- **Records shown**:

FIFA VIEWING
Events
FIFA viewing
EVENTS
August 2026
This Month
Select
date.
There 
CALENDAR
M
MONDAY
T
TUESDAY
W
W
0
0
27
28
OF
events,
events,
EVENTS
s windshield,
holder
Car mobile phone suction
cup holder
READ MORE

---

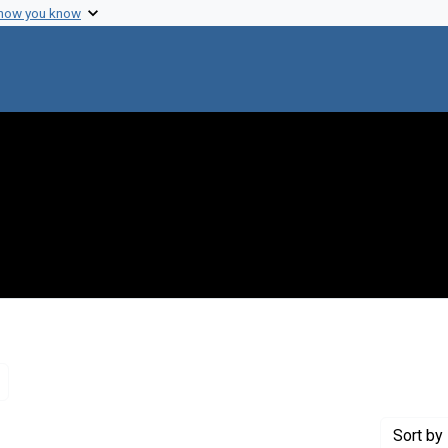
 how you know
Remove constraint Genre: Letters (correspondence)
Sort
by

* * *

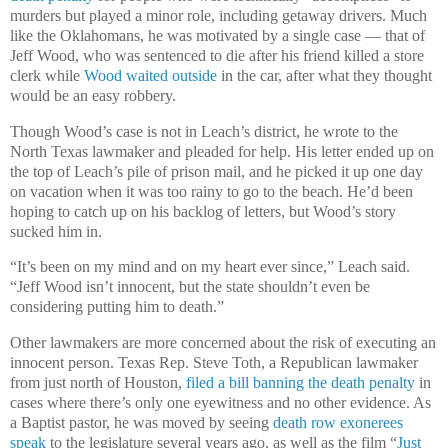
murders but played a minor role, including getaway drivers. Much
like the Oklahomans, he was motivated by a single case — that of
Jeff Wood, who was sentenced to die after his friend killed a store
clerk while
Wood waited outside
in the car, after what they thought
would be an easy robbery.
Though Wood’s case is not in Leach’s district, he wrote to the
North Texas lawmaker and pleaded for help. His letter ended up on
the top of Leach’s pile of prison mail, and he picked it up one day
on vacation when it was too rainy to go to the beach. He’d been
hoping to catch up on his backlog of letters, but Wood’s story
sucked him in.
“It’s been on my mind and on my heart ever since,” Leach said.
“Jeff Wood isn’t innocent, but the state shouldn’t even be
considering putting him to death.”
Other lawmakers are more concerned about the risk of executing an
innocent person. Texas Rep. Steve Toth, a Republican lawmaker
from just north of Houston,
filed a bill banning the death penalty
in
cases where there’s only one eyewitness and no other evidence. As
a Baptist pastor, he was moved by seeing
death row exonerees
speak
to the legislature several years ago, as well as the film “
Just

- **Exercise description**:
In the data shown above, how many lines hold the string "death"? The answer is the number alone.

- **Completed exercise**:
3